There are a total of 44 Black-owned banks and credit unions in the United States, 20 of which are Black-owned banks in operation as of the fourth quarter 2020, according to the FDIC minority deposit institution report. An analysis of the products and services at of each of those institutions reveals little difference, if any, in the basic composition of demand deposit products. Minimum balances or the need for a direct deposit accompanied by free online banking and bill pay were all in line with other community banks.

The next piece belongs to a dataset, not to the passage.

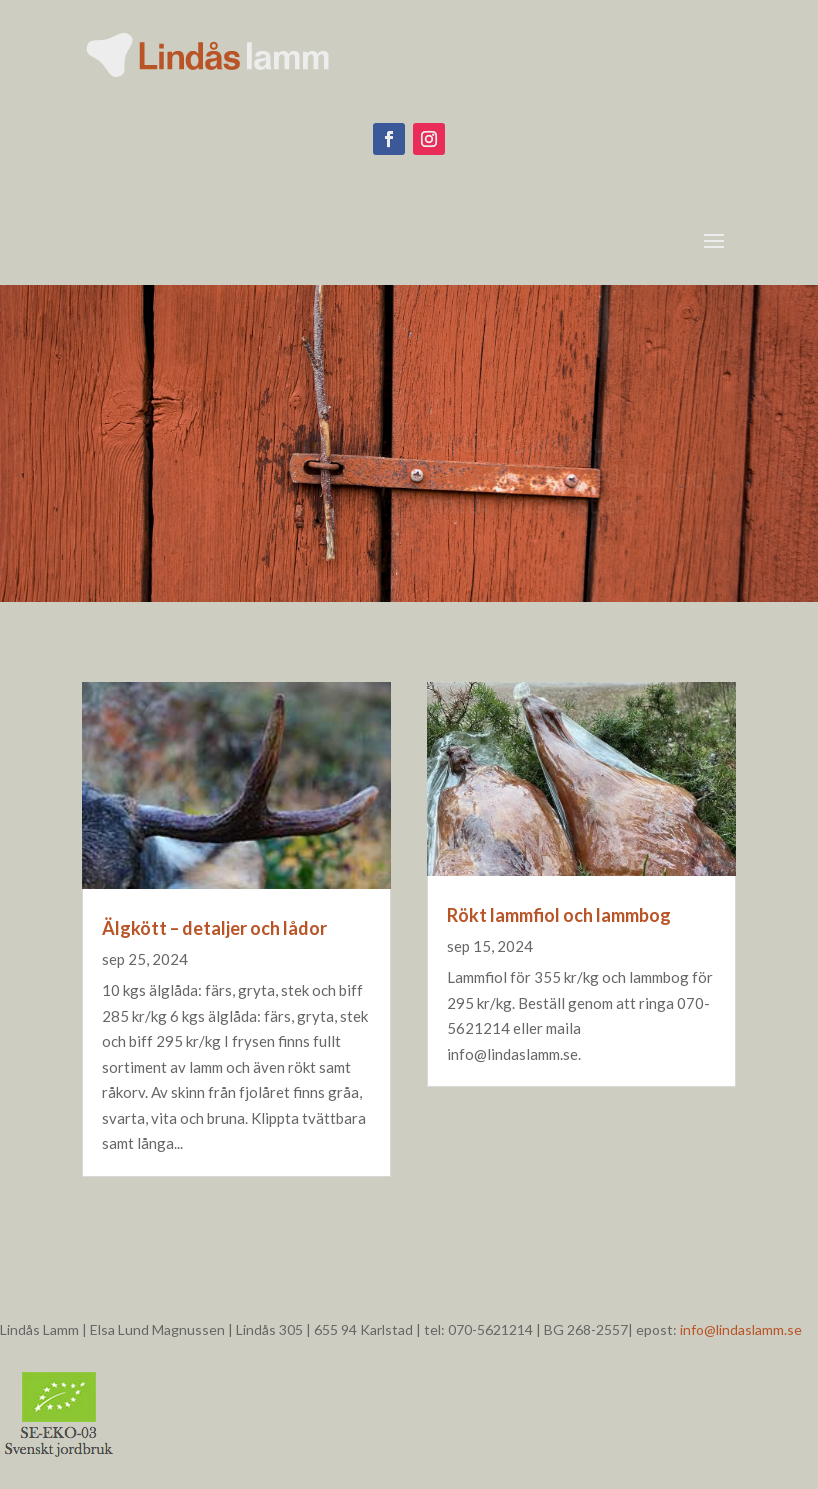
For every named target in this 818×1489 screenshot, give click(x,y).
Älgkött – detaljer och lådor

“When I was a little girl and I went to the bank with my dad, I didn’t see anyone that looked like us in there,” Tonya, a small business owner from South Central Los Angeles, told The Financial Brand.

Tonya now banks with OneUnited.

“Now my daughter is able to have that experience when her dad takes her to the bank,” Tonya continued.

“For me, it’s about knowing that my dollars are being invested in Black small businesses that are right here in my community. I like that Black people from this community are on the board making decisions on the communities where they live.”

OneUnited is the largest Black-owned bank in the United States.

In recent years, experts have stressed the important role Black-owned banks play in the Black community. Financial literacy and lending are both critical areas where Black institutions try to pick up the slack when other banking providers shun moderate and low-income communities. At Black-owned banks, mortgage originations to Black American borrowers for owner-occupied mortgages exceeds 75%, whereas other institutions typically hover around 10%.

OneUnited Bank, the largest Black-owned bank in the U.S. by assets, is aggressive about its financial literacy program. Black Americans have developed, over the course of a generation, a distrust in the banking system that basic financial education can address. According to OneUnited’s website, they “embrace the opportunity to improve the overall understanding of banking, home ownership, saving and investing.”

Where Do We Go From Here?

The U.S. House Financial Services Committee conducted a study of the top 44 banks by assets, looking specifically at diversity and financial inclusion. Amongst these institutions, Black Americans represented 12% of the workforce, compared with White Americans at 58%. At the board level, the numbers revealed a wider gap: Black Americans at 11%, with White Americans at 80%. This data might help explain the differences in emphasis on investment in Black communities through home loans and small business lending between Black-owned and non-Black institutions.

Say What?

Wells Fargo CEO Charlie Scharf came under fire for saying that there is “a very limited pool of Black talent to recruit from.”

Sabrina Lamb, founder and Executive Director of WorldOfMoney.org, a New York-based non-profit that offers extensive financial literacy programs, hopes to change the racial composition of C-suites in the banking industry. She believes that the children that have passed through her program have both the hunger and the knowledge to be tomorrow’s financial leaders.

“Banks can partner with schools in underserved communities; beyond, a one-and-done approach. Invest time, career fairs, human capital, and financial resources where they conduct business.” Lamb said. “The central issue remains one of early exposure and pipeline training. When several World of Money graduates first attended our youth financial education training institute, they did not know Wall Street existed, eligibility requirements, nor how to access opportunities. Thus, after their introduction, mentoring, and visits to financial firms, World of Money moguls have begun careers on Wall Street.”

WorldOfMoney.org has educated over 5,000 youth between the ages of 7 and 18 with an immersive curriculum designed to equip children with the tenets of financial responsibility.

At a time where it seems questionable that more schools are not actively involved in financial education of this type, e.g., home economics courses. It is organizations like Lamb’s that are empowering young minority children with knowledge of what is needed to succeed at becoming tomorrow’s entrepreneurs. In that journey, all roads lead to that visit to a bank to open their first account – the question is, which bank will it be?